ECLI:NL:RBBRE:2004:AS4070
Rechtbank Breda
- Eerste aanleg - enkelvoudig
- Rechtspraak.nl
Bevoegdheid kantonrechter in arbeidsgeschil met internationale elementen
In deze zaak, behandeld door de Rechtbank Breda op 25 augustus 2004, staat de bevoegdheid van de kantonrechter centraal in een arbeidsgeschil tussen een werknemer, aangeduid als [eiser], en de besloten vennootschap BENELUX & JUSTUS GROUP B.V. (hierna: B&J Group). De werknemer vordert betaling van loon en andere vergoedingen uit hoofde van een arbeidsovereenkomst die op 1 januari 2003 is gesloten. De werkgever heeft de arbeidsovereenkomst opgezegd per 17 februari 2003, waarna de werknemer de vernietigbaarheid van het ontslag heeft ingeroepen.
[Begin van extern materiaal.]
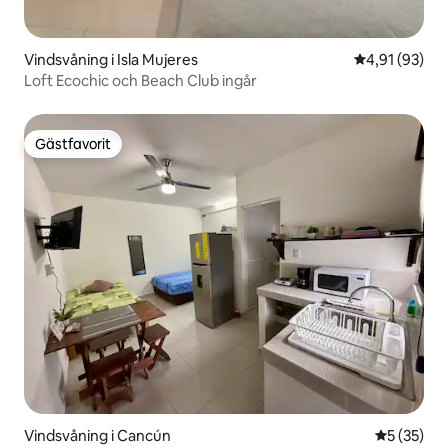
Vindsvåning i Isla Mujeres
4,91 av 5 i g
4,91 (93)
Loft Ecochic och Beach Club ingår
Gästfavorit
Gästfavorit
Vindsvåning i Cancún
5 av 5 i g
5 (35)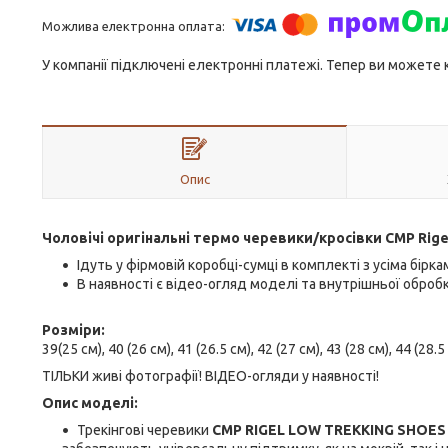
У компанії підключені електронні платежі. Тепер ви можете
Опис
Чоловічі оригінальні термо черевики/кросівки
CMP Rige
Ідуть у фірмовій коробці-сумці в комплекті з усіма бірка
В наявності є відео-огляд моделі та внутрішньої обробк
Розміри:
39(25 см), 40 (26 см), 41 (26.5 см), 42 (27 см), 43 (28 см), 44 (28.5 
ТІЛЬКИ живі фотографії! ВІДЕО-огляди у наявності!
Опис моделі:
Трекінгові черевики
CMP RIGEL LOW TREKKING SHOES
De werkgever betwist de bevoegdheid van de Nederlandse rechter en stelt dat de arbeidsovereenkomst geen aanknopingspunten heeft met de Nederlandse rechtssfeer, en beroept zich op het internationale verdrag inzake het recht dat van toepassing is op verbintenissen uit overeenkomst (EVO). De kantonrechter oordeelt dat de arbeidsovereenkomst voldoende verbonden is met Nederland, onder andere door de verwijzing naar dwingendrechtelijke bepalingen van het Nederlandse Burgerlijk Wetboek en de omstandigheden waaronder de arbeidsovereenkomst is gesloten. De kantonrechter verklaart zich bevoegd om over de hoofdzaak te oordelen en verwijst de zaak voor het nemen van een conclusie van dupliek naar de rolzitting van 22 september 2004. De beslissing over de kosten van het incident zal tegelijk met de hoofdzaak worden genomen.